Copy each line of the records that holds the string "fabriek".

DATASET CONTENT >>
------------------------------
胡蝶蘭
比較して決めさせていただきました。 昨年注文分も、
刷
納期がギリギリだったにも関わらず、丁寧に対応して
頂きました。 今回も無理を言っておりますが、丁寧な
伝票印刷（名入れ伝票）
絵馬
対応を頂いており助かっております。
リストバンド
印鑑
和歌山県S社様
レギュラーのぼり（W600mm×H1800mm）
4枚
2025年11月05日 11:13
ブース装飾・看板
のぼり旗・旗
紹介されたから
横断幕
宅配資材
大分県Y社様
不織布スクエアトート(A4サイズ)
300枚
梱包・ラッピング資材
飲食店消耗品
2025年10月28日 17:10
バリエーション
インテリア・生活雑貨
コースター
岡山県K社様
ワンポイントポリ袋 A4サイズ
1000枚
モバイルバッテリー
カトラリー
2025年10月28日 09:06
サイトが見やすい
------------------------------
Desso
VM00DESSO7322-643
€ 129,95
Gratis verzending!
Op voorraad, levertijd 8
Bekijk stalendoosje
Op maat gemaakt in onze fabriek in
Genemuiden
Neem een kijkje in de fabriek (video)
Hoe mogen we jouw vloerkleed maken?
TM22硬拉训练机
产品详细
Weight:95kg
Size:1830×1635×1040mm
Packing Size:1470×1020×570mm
------------------------------
WRITTEN RESPONSE >>
Op maat gemaakt in onze fabriek in
Neem een kijkje in de fabriek (video)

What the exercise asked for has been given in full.